Com mais de cinco décadas, o Serpro, fundando, construiu uma história ao longo dos tempos que inclui a formação de um patrimônio humano e de tecnologia para superar quaisquer dificuldades.

“Nunca se ouviu falar em vazamento de dados.  Há um acompanhamento, há verbas para desenvolvimento de políticas de proteção e segurança de dados.

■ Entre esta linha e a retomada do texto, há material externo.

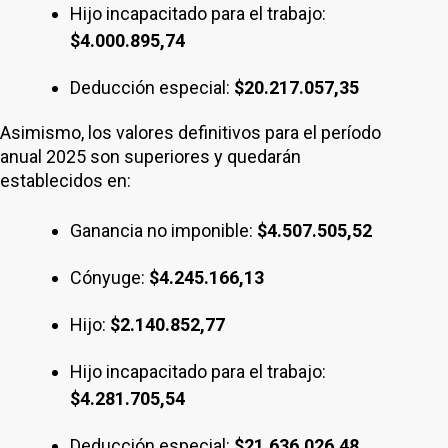
Hijo incapacitado para el trabajo:
$4.000.895,74
Deducción especial:
$20.217.057,35
Asimismo, los valores definitivos para el período
anual 2025 son superiores y quedarán
establecidos en:
Ganancia no imponible:
$4.507.505,52
Cónyuge:
$4.245.166,13
Hijo:
$2.140.852,77
Hijo incapacitado para el trabajo:
$4.281.705,54
Deducción especial:
$21.636.026,48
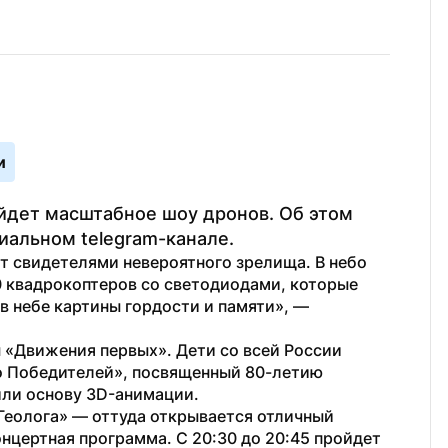
и
ойдет масштабное шоу дронов. Об этом 
иальном telegram-канале.
т свидетелями невероятного зрелища. В небо 
 квадрокоптеров со светодиодами, которые 
выстроятся в символы Победы, создавая в небе картины гордости и памяти», — 
 «Движения первых». Дети со всей России 
о Победителей», посвященный 80-летию 
ли основу 3D-анимации.
Геолога» — оттуда открывается отличный 
онцертная программа. С 20:30 до 20:45 пройдет 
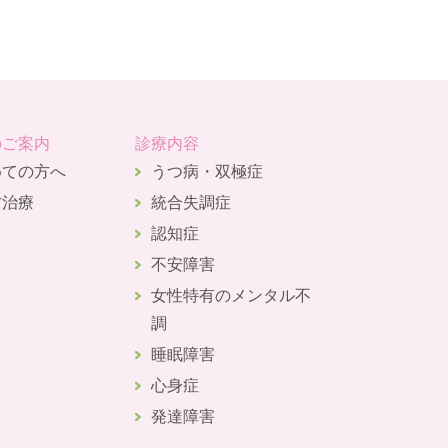
のご案内
診療内容
めての方へ
うつ病・双極症
方治療
統合失調症
認知症
不安障害
女性特有のメンタル不
調
睡眠障害
心身症
発達障害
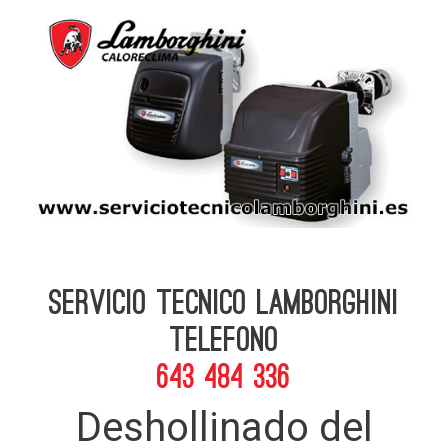
Servicio Tecnico Lamborghini
telefono
643 484 336
Deshollinado del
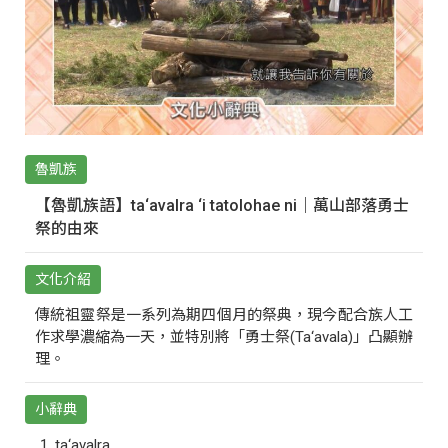
魯凱族
【魯凱族語】ta‘avalra ‘i tatolohae ni｜萬山部落勇士
祭的由來
文化介紹
傳統祖靈祭是一系列為期四個月的祭典，現今配合族人工
作求學濃縮為一天，並特別將「勇士祭(Ta‘avala)」凸顯辦
理。
小辭典
ta‘avalra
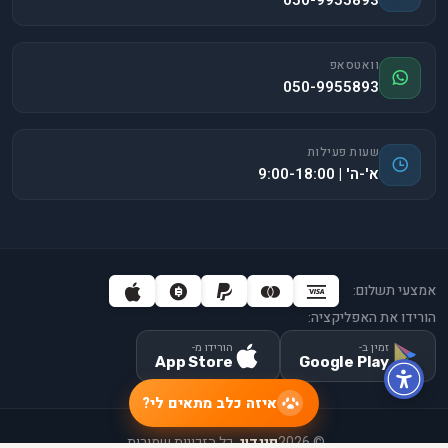
050-9955893
וואטסאפ
050-9955893
שעות פעילות
א'-ה' | 9:00-18:00
אמצעי תשלום:
הורידו את האפליקציה:
זמין ב-
הורידו מ-
App Store
Google Play
איזה כלב מתאים לי?
©
2026
פינדוג
. כל הזכויות שמורות.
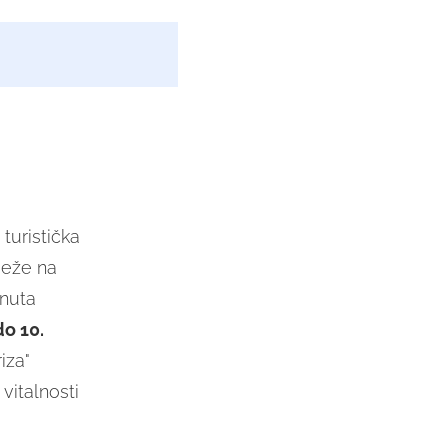
7
turistička
ježe na
gnuta
do 10.
iza"
vitalnosti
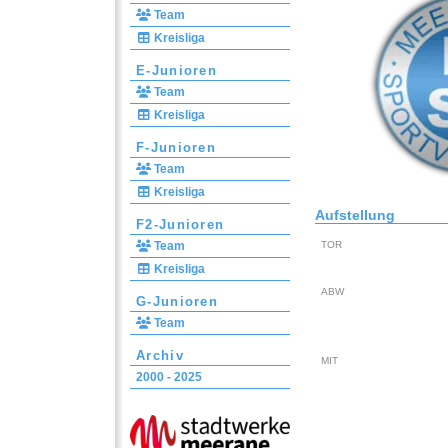
Team
Kreisliga
E-Junioren
Team
Kreisliga
F-Junioren
Team
Kreisliga
Aufstellung
F2-Junioren
Team
TOR
Kreisliga
ABW
G-Junioren
Team
Archiv
MIT
2000 - 2025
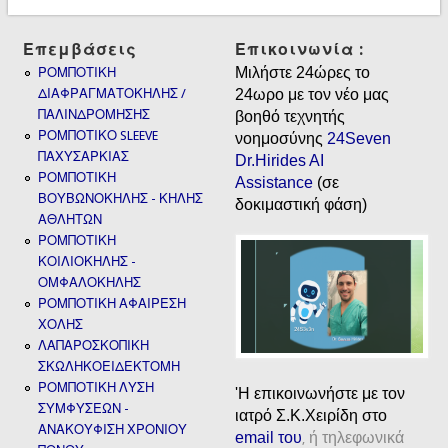
Επεμβάσεις
Επικοινωνία :
Μιλήστε 24ώρες το
ΡΟΜΠΟΤΙΚΗ
ΔΙΑΦΡΑΓΜΑΤΟΚΗΛΗΣ /
24ωρο με τον νέο μας
ΠΑΛΙΝΔΡΟΜΗΣΗΣ
βοηθό τεχνητής
ΡΟΜΠΟΤΙΚΟ SLEEVE
νοημοσύνης
24Seven
ΠΑΧΥΣΑΡΚΙΑΣ
Dr.Hirides AI
ΡΟΜΠΟΤΙΚΗ
Assistance
(σε
ΒΟΥΒΩΝΟΚΗΛΗΣ - ΚΗΛΗΣ
δοκιμαστική φάση)
ΑΘΛΗΤΩΝ
ΡΟΜΠΟΤΙΚΗ
ΚΟΙΛΙΟΚΗΛΗΣ -
ΟΜΦΑΛΟΚΗΛΗΣ
ΡΟΜΠΟΤΙΚΗ ΑΦΑΙΡΕΣΗ
ΧΟΛΗΣ
ΛΑΠΑΡΟΣΚΟΠΙΚΗ
ΣΚΩΛΗΚΟΕΙΔΕΚΤΟΜΗ
ΡΟΜΠΟΤΙΚΗ ΛΥΣΗ
'H επικοινωνήστε με τον
ΣΥΜΦΥΣΕΩΝ -
ιατρό Σ.Κ.Χειρίδη στο
ΑΝΑΚΟΥΦΙΣΗ ΧΡΟΝΙΟΥ
email
του
ή τηλεφωνικά
,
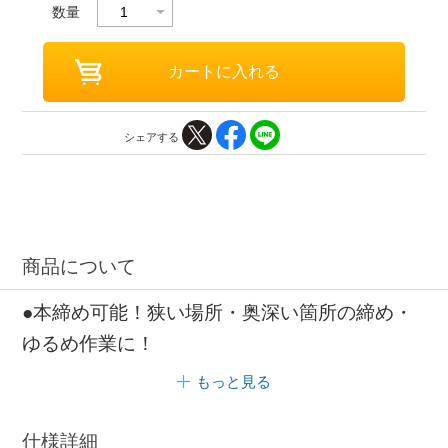
数量
シェアする
商品について
●本締め可能！狭い場所・奥深い箇所の締め・
ゆるめ作業に！
もっと見る
仕様詳細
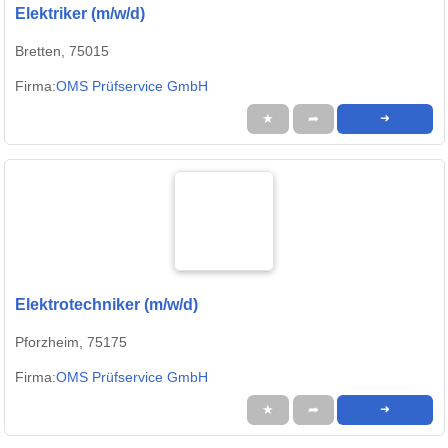
Elektriker (m/w/d)
Bretten, 75015
Firma:
OMS Prüfservice GmbH
★
➦
➜
Elektrotechniker (m/w/d)
Pforzheim, 75175
Firma:
OMS Prüfservice GmbH
★
➦
➜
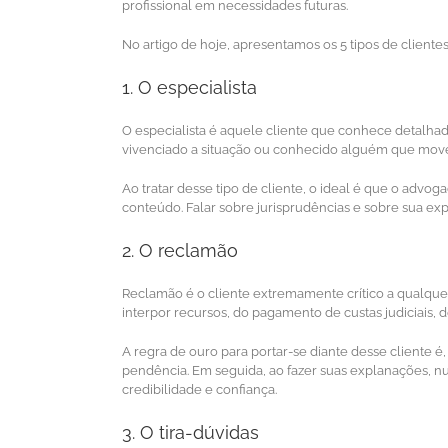
profissional em necessidades futuras.
No artigo de hoje, apresentamos os 5 tipos de client
1. O especialista
O especialista é aquele cliente que conhece detalh
vivenciado a situação ou conhecido alguém que moveu
Ao tratar desse tipo de cliente, o ideal é que o adv
conteúdo. Falar sobre jurisprudências e sobre sua ex
2. O reclamão
Reclamão é o cliente extremamente crítico a qualque
interpor recursos, do pagamento de custas judiciais, 
A regra de ouro para portar-se diante desse cliente 
pendência. Em seguida, ao fazer suas explanações, n
credibilidade e confiança.
3. O tira-dúvidas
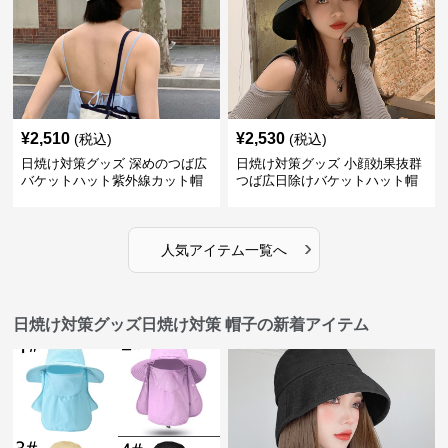
¥
2,510
¥
2,530
(税込)
(税込)
日焼け対策グッズ 深めのつば広
日焼け対策グッズ 小顔効果抜群
バケットハット紫外線カット帽
つば広日除けバケットハット帽
子
子
›
人気アイテム一覧へ
日焼け対策グッズ日焼け対策 帽子の新着アイテム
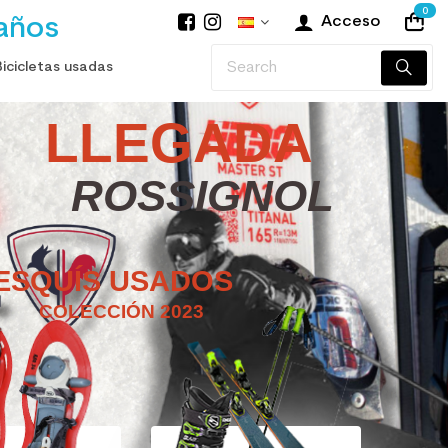
0
años
Acceso
Bicicletas usadas
LLEGADA
ROSSIGNOL
ESQUÍS USADOS
COLECCIÓN 2023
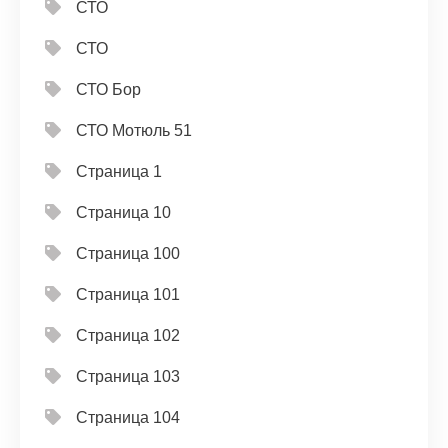
СТО
СТО
СТО Бор
СТО Мотюль 51
Страница 1
Страница 10
Страница 100
Страница 101
Страница 102
Страница 103
Страница 104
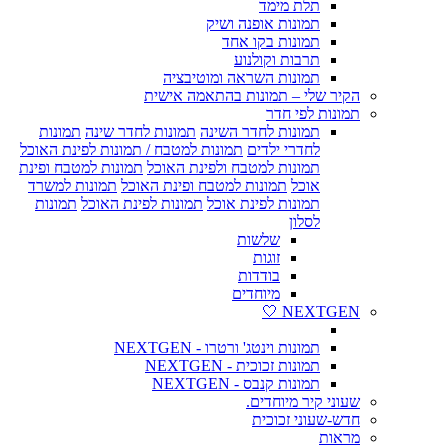
תלת מימד
תמונות אופנה ושיק
תמונות בקו אחד
תרבות וקולנוע
תמונות השראה ומוטיבציה
הקיר שלי – תמונות בהתאמה אישית
תמונות לפי חדר
תמונות לחדר השינה
תמונות לחדר שינה
תמונות
לחדרי ילדים
תמונות למטבח / תמונות לפינת האוכל
תמונות למטבח ולפינת האוכל
תמונות למטבח ופינת
אוכל
תמונות למטבח ופינת האוכל
תמונות למשרד
תמונות לפינת אוכל
תמונות לפינת האוכל
תמונות
לסלון
שלשות
זוגות
בודדות
מיוחדים
NEXTGEN 🤍
תמונות וינטג' ורטרו - NEXTGEN
תמונות זכוכית - NEXTGEN
תמונות קנבס - NEXTGEN
שעוני קיר מיוחדים.
חדש-שעוני זכוכית
מראות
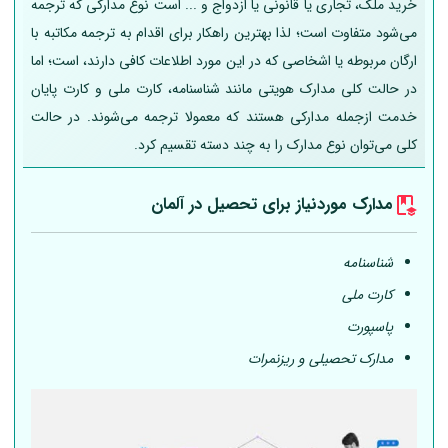
خرید ملک، تجاری یا قانونی یا ازدواج و ... است نوع مدارکی که ترجمه
می‌شود متفاوت است؛ لذا بهترین راهکار برای اقدام به ترجمه مکاتبه با
ارگان مربوطه یا اشخاصی که در این مورد اطلاعات کافی دارند، است؛ اما
در حالت کلی مدارک هویتی مانند شناسنامه، کارت ملی و کارت پایان
خدمت ازجمله مدارکی هستند که معمولا ترجمه می‌شوند. در حالت
کلی می‌توان نوع مدارک را به چند دسته تقسیم کرد.
مدارک موردنیاز برای تحصیل در
آلمان
شناسنامه
کارت ملی
پاسپورت
مدارک تحصیلی و ریزنمرات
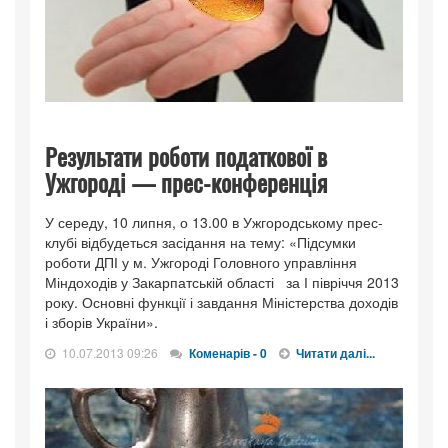
Результати роботи податкової в
Ужгороді — прес-конференція
У середу, 10 липня, о 13.00 в Ужгородському прес-
клубі відбудеться засідання на тему: «Підсумки
роботи ДПІ у м. Ужгороді Головного управління
Міндоходів у Закарпатській області за І півріччя 2013
року. Основні функції і завдання Міністерства доходів
і зборів України».
10.07.2013 09:26
Коменарів - 0
Читати далі...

Anualmente, a estatal [Serpro] processa 90,5 milhões de declarações de imposto de renda e gera uma receita de R$ 500 milhões para se manter”, afirma Telma Dantas.

Socorro Lago afirma que o governo estaria não somente vendendo dados de todos os brasileiros, mas também abrindo mão do lucro que a Dataprev gera e do patrimônio que ela construiu após anos de investimento, e dos funcionários capacitados e especializados em sistemas e serviços que têm como objetivo promover a qualidade de vida do cidadão

 “O que precisa é fortalecer a tecnologia pública porque ela é instrumento de transformação e poder porque é com essa tecnologia que o governo dá andamento a projetos que atendem à população, como os benefícios sociais. O governo tem isso nas mãos, não precisa depender da contratação de empresas privadas”, afirma a dirigente.

A Dataprev – que opera desde 1974 – é também exemplo de eficiência (a empresa já recebeu prêmios pela sua atuação) e, igualmente, se sustenta sozinha. Socorro Lago explica que contratos de serviço geram a receita necessária para a sua manutenção.

“Não tem um centavo do governo para manter essas estatais”. A dirigente explica que esse dinheiro vem, por exemplo, da prestação de serviços como acontece no empréstimo consignado em que um trabalhador contrata o crédito em um banco qualquer e o desconto em folha passa pelos sistemas da estatal, que por sua vez, recebe uma pequena porcentagem em cada mensalidade.

“Os bancos repassam para a Dataprev R$ 1,00 ou R$ 2,00 por cada prestação, por que há uma demanda para a estrutura, como energia, mão de obra, etc.”, ela explica.

Telma e Socorro reforçam ainda que qualquer ataque ao patrimônio humano da Dataprev e do Serpro é injusto.

Desemprego e desmonte

De acordo como Socorro Lago, que 20 escritórios da Dataprev já foram fechados. Trabalhadores e trabalhadoras, graças à a ação da Fenadados, foram remanejados para suprir a demanda de atendimento no INSS, que hoje tem fila de mais de 1,7 milhão de pessoas esperando concessão de benefícios.

Alguns serviços prestados como fornecer meios para a realização do empréstimo consignado já foram entregues a empresas privadas. Socorro Lago explica que é um processo de desmonte para tornar sucatear a empresa e entrega-la ao capital privado.

“Se forem privatizadas, trabalhadores vão perder empregos e o impacto econômico será grande. Vai aumentar o gráfico que temos de vidas que não tem renda por que cada pessoa desempregada faz parte de um núcleo familiar que depende dessa renda”, diz a dirigente.

Ela afirma que a privatização não é apenas um retrocesso, mas vai contra qualquer política de inclusão social. “É jogar fora a vida de pessoas que construíram, entendem desse serviço e levaram a empresa patamar de excelência, além e jogar fora todo o investimento tecnológico feito até hoje. Ninguém vende o que dá lucro a não ser que por motivos políticos”, ela conclui

Em janeiro de 2020, trabalhadores e trabalhadoras da Dataprev de várias regionais espalhadas pelo país fizeram uma greve contra as privatizações e pelo fim das demissões.